Pregunta

I am just curious. I am new here so be please considerate to my somewhat noobish question.

Let's say I am doing android application with image recognition, where all processes even computationally intensive have to happen on the mobile device cpu.

I am at the stage where I have already processed images extracted some features from the image. The set of images comes from only one building where it should recognize particular objects of interest (different windows, pictures, artefacts, outside of building). So it's a closed domain and I can provide enough pictures of objects from different angles. I plan to train Neural Network and provide it to app instead of image matching algorithm.

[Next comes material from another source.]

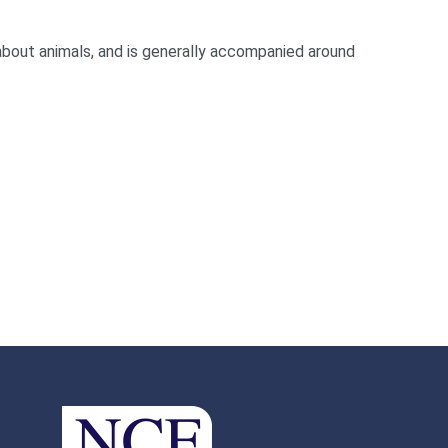
about animals, and is generally accompanied around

My idea is to extract keypoints, compute descriptors (using FREAK for keypoints ORB for descriptors) and out of those descriptors I would like to end up with single file or array which would end up something like this

    Desc1  Desc2 Desc3 Desc4 DescN......... Class
_________________________________________________________________________________
Picture 1     0.121  0.923 0.553 0.22  0.28           "object1" 
Picture 2     0.22    0.53  0.54 0.55  0.32 .........."object1" (different scale, angle)
Picture 3     ....    ...    ...   ...  ..   .........."object2"
Picture N
Picture N+1

so I can give it to neural network for training, however I got stuck as I have no idea how is the binary feature/descriptor represented in the Matrice(Class Mat - openCV). and how would I go on normalising these binary descriptors, so I can feed it to Neural Net(Multi-Layer Perceptron) for training. (even pseudo-code would help greatly)

¿Fue útil?

Solución

I can not give a complete answer to your question, because I'm not familiar with Neuronal Networks, but I can give you some ideas about ORB descriptors binary representation.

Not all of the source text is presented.